Doymamış bir ruhum var bir insan her şeyi yapmak ister mi? Ben istiyorum. Farklı disiplinlerle çalışmak, üretmek ve üretmek ve üretmek her şey birbiriyle bağlantılı... Düşünce üretmek, bunu somut nesnelere çevirmek, bu somut nesnelerin üstündeki malzemelerle oynamak, yeni malzemeler denemek yeni teknikler denemek...
Artık biliyorsunuz dijital çağdayız. Bu çağa ayak uydurmak, bu çağa uygun hayaller kurmayı başarabilmek, kurduğun hayali üretmeyi başarabilmek... Bu böyle sürüp gidiyor, bunun sonu yok. 


İşte bu benim varoluş yolum... 
Sanatla olsun, yemekle olsun, hayvan dostlarımla olsun, doğayla ağaçlarımla, bitkilerimle olsun hepsi bir bütünün parçası…

Ben sanatın üstün bir zihinsel faaliyet olduğuna inanırım. Dolayısıyla sanatın ve sanatçının toplumun önde giden kesim olması gerekmektedir. Bunun için de sanatçının üstüne pek çok görev düşmektedir. Bir anımı anlatayım, İstanbul metrosunda oto sanayi durağında montaj yaparken bir gün 25 metre uzunluğunda büyük bir panonun önünde bir işçi kadın 5-6 yaşındaki çocuğuyla koşturuyordu işine yetişmek için. Çocuk durakladı, panoya baktı, durdu. Annesi kolundan çekiştirdi, çocuk annesini çekiştirdi, annesi çocuğu panonun önünden bir türlü alamadı. Çocuk panoya baka baka baka baka annesinin çekiştirmesi ile gitti. Benim için sanatın işleviydi bu, kim bilir daha kaç çocuğu etkileyecekti bu pano. Onlara nasıl bir ufuk açacaktı, neler düşündürecekti, nasıl dürtecekti onları. Bence toplumun gelişiminde bu dürtüler çok önem taşıyor.

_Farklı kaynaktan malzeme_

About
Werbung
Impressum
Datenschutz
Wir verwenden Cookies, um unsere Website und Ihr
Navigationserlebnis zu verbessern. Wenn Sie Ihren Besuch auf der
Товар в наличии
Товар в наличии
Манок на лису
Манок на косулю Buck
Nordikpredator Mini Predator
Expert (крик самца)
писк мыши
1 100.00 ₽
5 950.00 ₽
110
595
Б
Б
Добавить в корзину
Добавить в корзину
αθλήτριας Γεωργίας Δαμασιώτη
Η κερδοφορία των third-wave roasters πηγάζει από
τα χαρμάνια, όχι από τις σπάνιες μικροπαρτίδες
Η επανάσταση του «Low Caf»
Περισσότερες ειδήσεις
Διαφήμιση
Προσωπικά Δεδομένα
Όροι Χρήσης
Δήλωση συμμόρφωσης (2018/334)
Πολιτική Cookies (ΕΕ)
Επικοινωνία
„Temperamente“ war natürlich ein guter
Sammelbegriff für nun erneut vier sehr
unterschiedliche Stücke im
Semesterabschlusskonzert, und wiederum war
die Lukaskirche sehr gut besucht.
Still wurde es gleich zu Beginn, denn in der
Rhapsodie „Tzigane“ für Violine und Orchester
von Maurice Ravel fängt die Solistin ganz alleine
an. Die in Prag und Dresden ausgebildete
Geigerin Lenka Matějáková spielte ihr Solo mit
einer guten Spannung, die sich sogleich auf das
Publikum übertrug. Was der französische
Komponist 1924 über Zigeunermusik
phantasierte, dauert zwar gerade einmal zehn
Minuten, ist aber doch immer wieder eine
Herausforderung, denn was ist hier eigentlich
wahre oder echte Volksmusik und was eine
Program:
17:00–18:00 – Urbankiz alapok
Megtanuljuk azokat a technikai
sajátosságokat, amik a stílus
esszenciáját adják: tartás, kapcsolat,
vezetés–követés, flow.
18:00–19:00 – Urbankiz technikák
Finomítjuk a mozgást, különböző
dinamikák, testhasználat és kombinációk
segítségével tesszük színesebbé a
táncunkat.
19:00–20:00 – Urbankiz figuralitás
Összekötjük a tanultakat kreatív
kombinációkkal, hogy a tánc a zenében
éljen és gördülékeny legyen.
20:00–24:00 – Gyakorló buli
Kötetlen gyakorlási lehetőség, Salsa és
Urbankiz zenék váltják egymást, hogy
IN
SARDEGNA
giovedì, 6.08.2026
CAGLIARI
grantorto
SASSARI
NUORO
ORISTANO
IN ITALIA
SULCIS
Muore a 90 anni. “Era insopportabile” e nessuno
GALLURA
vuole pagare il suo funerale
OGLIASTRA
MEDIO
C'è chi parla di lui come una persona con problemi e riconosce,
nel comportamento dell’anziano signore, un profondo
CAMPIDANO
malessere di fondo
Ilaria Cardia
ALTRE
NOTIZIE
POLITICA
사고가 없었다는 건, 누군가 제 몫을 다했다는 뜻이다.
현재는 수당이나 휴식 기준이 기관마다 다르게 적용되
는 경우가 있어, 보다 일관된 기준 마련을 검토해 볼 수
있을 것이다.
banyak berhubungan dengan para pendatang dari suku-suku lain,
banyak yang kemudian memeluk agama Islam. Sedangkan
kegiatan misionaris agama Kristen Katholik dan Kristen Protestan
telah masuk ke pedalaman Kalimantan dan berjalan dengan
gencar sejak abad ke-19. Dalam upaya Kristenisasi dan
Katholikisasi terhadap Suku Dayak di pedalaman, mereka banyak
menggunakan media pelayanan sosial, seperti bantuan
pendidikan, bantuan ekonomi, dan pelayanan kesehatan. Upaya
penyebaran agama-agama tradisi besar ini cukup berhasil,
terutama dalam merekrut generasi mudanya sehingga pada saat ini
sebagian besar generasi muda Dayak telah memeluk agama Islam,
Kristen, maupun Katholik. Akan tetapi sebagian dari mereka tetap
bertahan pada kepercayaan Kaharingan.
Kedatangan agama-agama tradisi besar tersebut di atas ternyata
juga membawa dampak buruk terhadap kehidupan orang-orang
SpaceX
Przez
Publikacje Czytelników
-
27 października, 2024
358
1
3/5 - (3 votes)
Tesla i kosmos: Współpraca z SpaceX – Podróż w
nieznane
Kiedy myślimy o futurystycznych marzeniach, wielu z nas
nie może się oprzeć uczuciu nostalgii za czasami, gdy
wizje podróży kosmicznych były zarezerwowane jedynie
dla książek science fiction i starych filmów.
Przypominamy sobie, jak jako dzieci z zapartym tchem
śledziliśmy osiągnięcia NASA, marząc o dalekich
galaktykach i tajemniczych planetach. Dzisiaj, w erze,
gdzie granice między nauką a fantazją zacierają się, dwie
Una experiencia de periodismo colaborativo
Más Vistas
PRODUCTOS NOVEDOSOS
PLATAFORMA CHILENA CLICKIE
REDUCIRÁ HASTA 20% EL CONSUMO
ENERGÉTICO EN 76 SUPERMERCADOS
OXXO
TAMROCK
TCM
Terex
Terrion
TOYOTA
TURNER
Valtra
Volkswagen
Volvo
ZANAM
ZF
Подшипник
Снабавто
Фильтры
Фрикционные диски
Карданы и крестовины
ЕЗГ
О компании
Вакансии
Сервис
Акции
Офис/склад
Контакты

Sanat toplumların gelişmişlik göstergesidir. Ne mutlu biz sanatçılara….

Gaziantep’in kalbimde farklı bir yeri var.
Birçok sevdiğim dostum, birçok sevdiğim eserim Gaziantep’te. Gaziantep, bu kadar zengin kültür varlığının, doğal varlığının ve bu kadar değerli insanın bir arada bulunduğu müstesna yerlerden biri.

Benim en gurur duyduğum eserlerimden bazıları Gaziantep’te.
Dünyada ilk olan Şehitler Anıtı, Kargamış Kültür Kapısı ve inanılmaz bir kurtuluş hikayesinin sahibi olan Gaziantep’i anlatan Şahinbey Anıtı eserlerimin arasında.